Patients with a high log2-EASIX score had a worse 3-year OS (29.4% vs. 57.4%, P = 0.017, Supplementary Fig. 1a), further reflecting the significant association of high EASIX score with NRM. There was a trend towards worse 3-year OS among patients with high compared to low HCT-CI scores (3-year OS rate 39% vs. 59.4%, P = 0.056, Supplementary Fig. 1b).

The univariate cox-proportional hazard model showed that an increasing log2-EASIX score, when analyzed as a continuous variable, adversely affected the 3-year post-alloSCT survival (HR 1.41, 95% CI 1.1–1.81, P = 0.007).

High (vs. low) EASIX score, progression to blast phase before alloSCT, non-matched-related donor, and major ABO mismatch were significantly (P < 0.10) associated with NRM in univariate analysis (Supplementary Table 4). The multivariate competing risk regression analysis confirmed that high EASIX score is an independent risk factor for NRM at 3 years post-transplant (HR 3.88, 95% CI 1.53–9.88, P = 0.004), in addition to major ABO mismatch, and non-matched-related donor (Supplementary Table 5).

Several prognostic scoring systems have been developed in CMML and have been shown to have comparable performance [10]. However, these prognostic models may have limited ability to predict NRM after alloSCT. For instance, in a study by Liu et al. a high CPSS score was associated with increased mortality in patients who had relapsed; however, it was not associated with NRM [11]. Likewise, the MD Anderson prognostic scoring was also not found to be associated with relapse-free survival post-transplant [12].

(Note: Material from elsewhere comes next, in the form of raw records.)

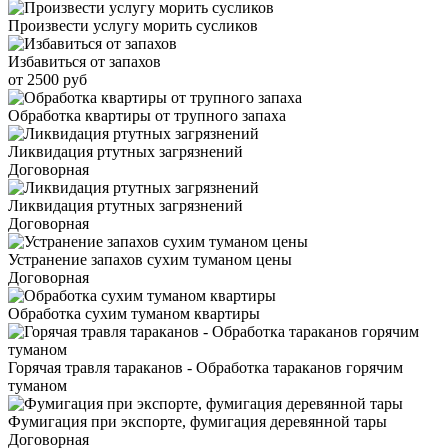
Произвести услугу морить сусликов
Избавиться от запахов
от 2500 руб
Обработка квартиры от трупного запаха
Ликвидация ртутных загрязнений
Договорная
Ликвидация ртутных загрязнений
Договорная
Устранение запахов сухим туманом цены
Договорная
Обработка сухим туманом квартиры
Горячая травля тараканов - Обработка тараканов горячим
туманом
Фумигация при экспорте, фумигация деревянной тары
Договорная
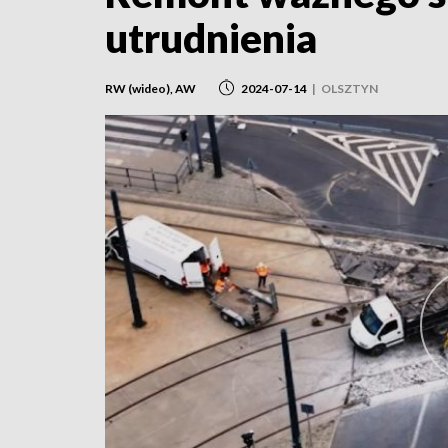
utrudnienia
RW (wideo), AW
2024-07-14
|
OLSZTYN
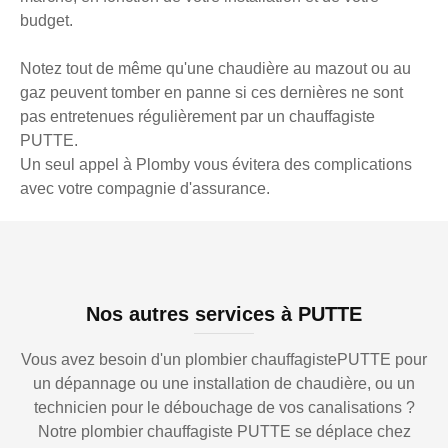
budget.
Notez tout de même qu'une chaudière au mazout ou au
gaz peuvent tomber en panne si ces dernières ne sont
pas entretenues régulièrement par un chauffagiste
PUTTE.
Un seul appel à Plomby vous évitera des complications
avec votre compagnie d'assurance.
Nos autres services à PUTTE
Vous avez besoin d'un plombier chauffagistePUTTE pour
un dépannage ou une installation de chaudière, ou un
technicien pour le débouchage de vos canalisations ?
Notre plombier chauffagiste PUTTE se déplace chez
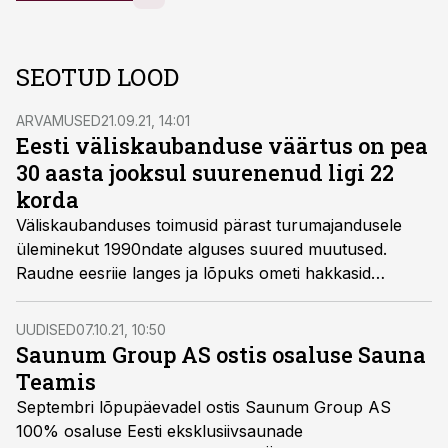
SEOTUD LOOD
ARVAMUSED
21.09.21, 14:01
Eesti väliskaubanduse väärtus on pea
30 aasta jooksul suurenenud ligi 22
korda
Väliskaubanduses toimusid pärast turumajandusele
üleminekut 1990ndate alguses suured muutused.
Raudne eesriie langes ja lõpuks ometi hakkasid
poeletid vähehaaval täituma välismaa värviliste
pakenditega. 30 aastaga on aga paljugi muutunud,
UUDISED
07.10.21, 10:50
kirjutab statistikaameti blogis juhtivspetsialist Evelin
Saunum Group AS ostis osaluse Sauna
Puura.
Teamis
Septembri lõpupäevadel ostis Saunum Group AS
100% osaluse Eesti eksklusiivsaunade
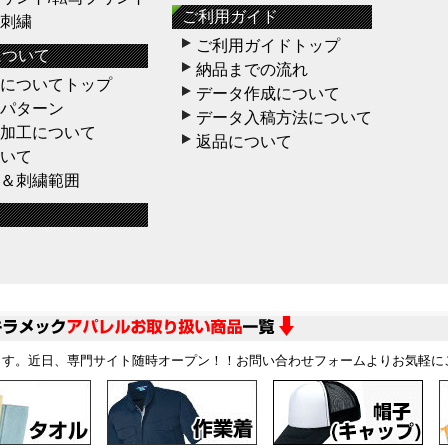
ご利用ガイド
D刺繍
ご利用ガイドトップ
について
納品までの流れ
についてトップ
データ作成について
パターン
データ入稿方法について
加工について
返品について
いて
＆刺繍範囲
ます。近日、専門サイト随時オープン！！お問い合わせフォームよりお気軽に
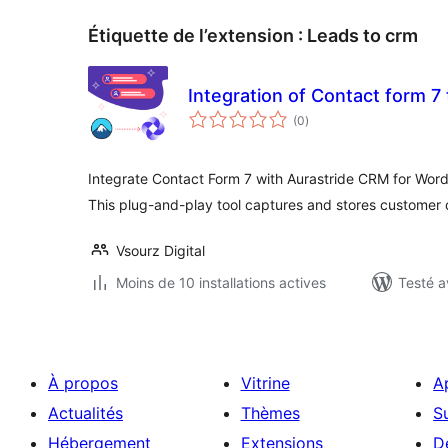
Étiquette de l’extension :
Leads to crm
Integration of Contact form 7
notes
(0
)
en
tout
Integrate Contact Form 7 with Aurastride CRM for Word
This plug-and-play tool captures and stores customer 
Vsourz Digital
Moins de 10 installations actives
Testé a
À propos
Vitrine
A
Actualités
Thèmes
S
Hébergement
Extensions
D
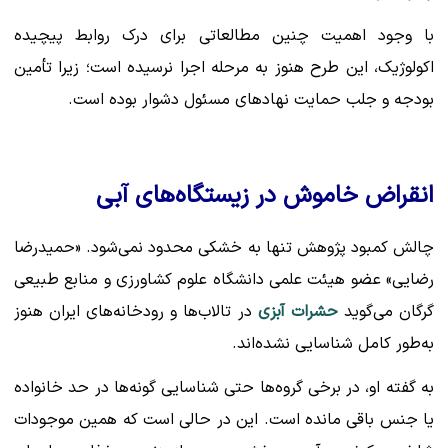
با وجود اهمیت چنین مطالعاتی برای درک روابط پیچیده
اکولوژیک، این طرح هنوز به مرحله اجرا نرسیده است؛ زیرا تأمین
بودجه و جلب حمایت نهادهای مسئول دشوار بوده است.
انقراض خاموش در زیستگاه‌های آبی
چالش کمبود پژوهش تنها به خشکی محدود نمی‌شود. «حمیدرضا
رضایی» عضو هیئت علمی دانشگاه علوم کشاورزی و منابع طبیعی
گرگان می‌گوید
حشرات آبزی
در تالاب‌ها و رودخانه‌های ایران هنوز
به‌طور کامل شناسایی نشده‌اند.
به گفته او، در برخی گروه‌ها حتی شناسایی گونه‌ها در حد خانواده
یا جنس باقی مانده است. این در حالی است که همین موجودات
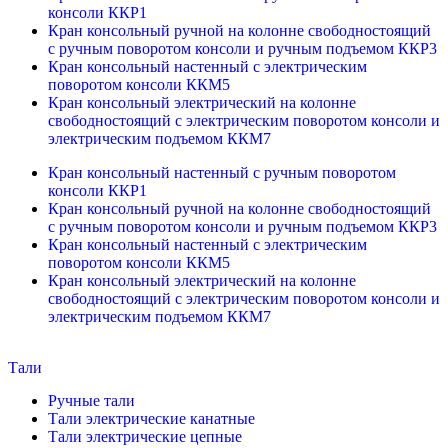
консоли ККР1
Кран консольный ручной на колонне свободностоящий
с ручным поворотом консоли и ручным подъемом ККР3
Кран консольный настенный с электрическим
поворотом консоли ККМ5
Кран консольный электрический на колонне
свободностоящий с электрическим поворотом консоли и
электрическим подъемом ККМ7
Кран консольный настенный с ручным поворотом
консоли ККР1
Кран консольный ручной на колонне свободностоящий
с ручным поворотом консоли и ручным подъемом ККР3
Кран консольный настенный с электрическим
поворотом консоли ККМ5
Кран консольный электрический на колонне
свободностоящий с электрическим поворотом консоли и
электрическим подъемом ККМ7
Тали
Ручные тали
Тали электрические канатные
Тали электрические цепные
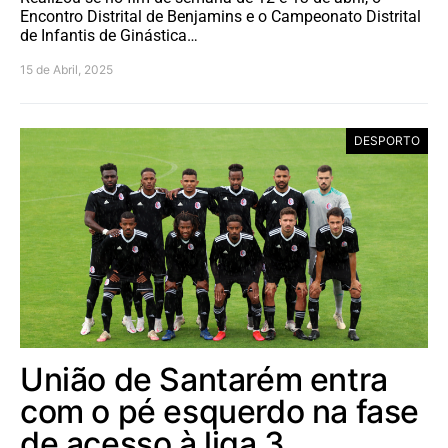
Encontro Distrital de Benjamins e o Campeonato Distrital
de Infantis de Ginástica…
15 de Abril, 2025
DESPORTO
União de Santarém entra
com o pé esquerdo na fase
de acesso à liga 3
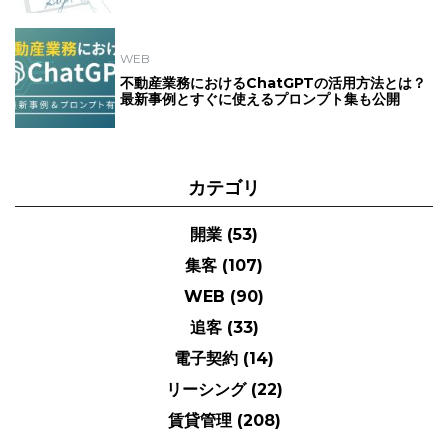
WEB
不動産業務におけるChatGPTの活用方法とは？
最新事例とすぐに使えるプロンプト集も公開
カテゴリ
開業
(53)
集客
(107)
WEB
(90)
追客
(33)
電子契約
(14)
リーシング
(22)
賃貸管理
(208)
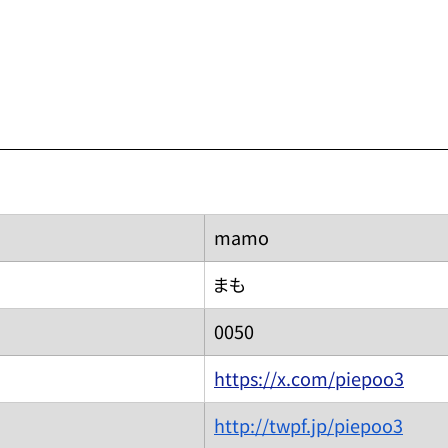
mamo
まも
​0050
https://x.com/piepoo3
http://twpf.jp/piepoo3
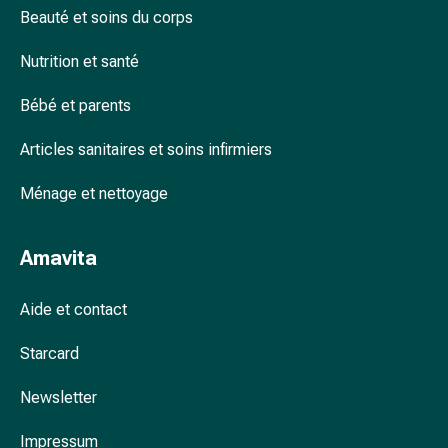
Arrêter
Beauté et soins du corps
de
fumer
Nutrition et santé
Veines
Coagulation
Bébé et parents
sanguine
Troubles
Articles sanitaires et soins infirmiers
cardiaques
Ménage et nettoyage
et
nerveux
Troubles
Amavita
de
la
Aide et contact
mémoire
et
Starcard
de
la
Newsletter
concentration
Allergies
Impressum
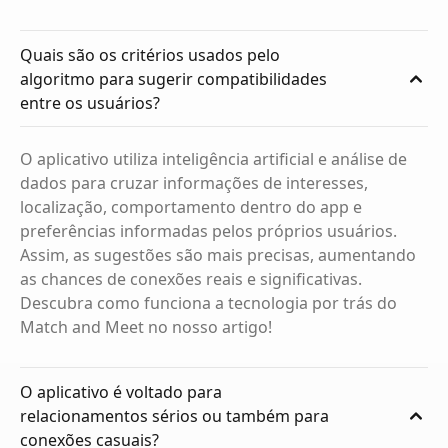
Quais são os critérios usados pelo
algoritmo para sugerir compatibilidades
entre os usuários?
O aplicativo utiliza inteligência artificial e análise de
dados para cruzar informações de interesses,
localização, comportamento dentro do app e
preferências informadas pelos próprios usuários.
Assim, as sugestões são mais precisas, aumentando
as chances de conexões reais e significativas.
Descubra como funciona a tecnologia por trás do
Match and Meet no nosso artigo!
O aplicativo é voltado para
relacionamentos sérios ou também para
conexões casuais?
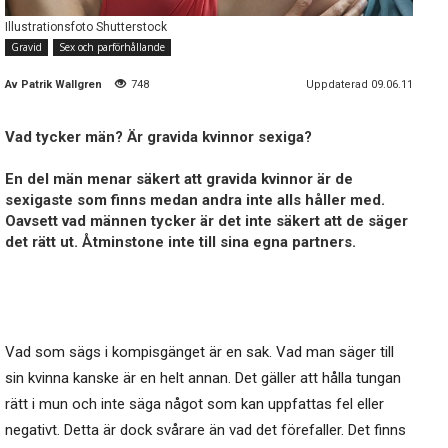
Illustrationsfoto Shutterstock
Gravid
Sex och parförhållande
Av
Patrik Wallgren
748
Uppdaterad 09.06.11
Vad tycker män? Är gravida kvinnor sexiga?
En del män menar säkert att gravida kvinnor är de
sexigaste som finns medan andra inte alls håller med.
Oavsett vad männen tycker är det inte säkert att de säger
det rätt ut. Åtminstone inte till sina egna partners.
Vad som sägs i kompisgänget är en sak. Vad man säger till
sin kvinna kanske är en helt annan. Det gäller att hålla tungan
rätt i mun och inte säga något som kan uppfattas fel eller
negativt. Detta är dock svårare än vad det förefaller. Det finns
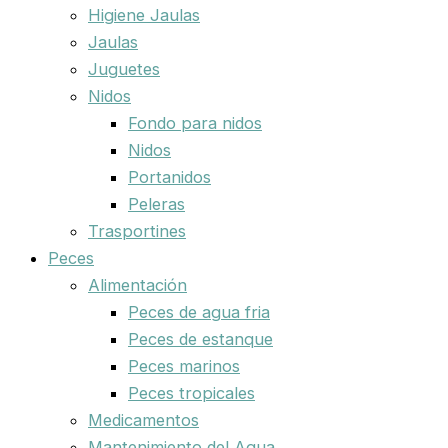
Higiene Jaulas
Jaulas
Juguetes
Nidos
Fondo para nidos
Nidos
Portanidos
Peleras
Trasportines
Peces
Alimentación
Peces de agua fria
Peces de estanque
Peces marinos
Peces tropicales
Medicamentos
Mantenimiento del Agua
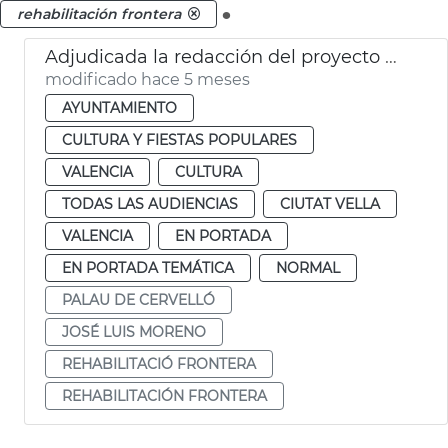
.
rehabilitación frontera
Adjudicada la redacción del proyecto de rehabilitación de la frontera del Palacio de Cervelló
modificado hace 5 meses
AYUNTAMIENTO
CULTURA Y FIESTAS POPULARES
VALENCIA
CULTURA
TODAS LAS AUDIENCIAS
CIUTAT VELLA
VALENCIA
EN PORTADA
EN PORTADA TEMÁTICA
NORMAL
PALAU DE CERVELLÓ
JOSÉ LUIS MORENO
REHABILITACIÓ FRONTERA
REHABILITACIÓN FRONTERA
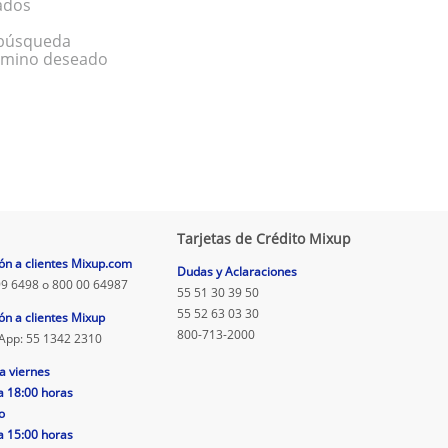
ados
a búsqueda
érmino deseado
Tarjetas de Crédito Mixup
ón a clientes Mixup.com
Dudas y Aclaraciones
9 6498 o 800 00 64987
55 51 30 39 50
55 52 63 03 30
ón a clientes Mixup
800-713-2000
App: 55 1342 2310
a viernes
a 18:00 horas
o
a 15:00 horas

The 26.7% cumulative incidence of NRM in our cohort is parallel to what has been reported in other studies [2,3,4,5,6,7,8]. Our study shows that the EASIX score is a significant predictor of NRM after alloSCT. A high EASIX score pretransplant was able to predict NRM at 100 days, 1 year, and 3 years after alloSCT. The strength of EASIX score is its simplicity and ease of calculation. Therefore, EASIX calculated during pretransplant evaluation can be a simple, yet strong, tool to ascertain the risk of NRM.

Limitation of our study is that it is a retrospective analysis with a small sample size. However, given that CMML has a lower incidence, most of the single-institution studies are limited by a small sample size.

In summary, this is the first study assessing the predictive power of EASIX score for NRM in patients with CMML undergoing alloSCT. Our study suggests that a log2-EASIX score ≥2.32 is an independent predictor of increased risk of NRM after alloSCT, irrespective of HCT-CI score. Patients with high log2-EASIX score at pretransplant evaluation should be carefully evaluated due to the high risk of associated NRM after transplant. Due to the small sample size, larger retrospective studies are required to validate our findings.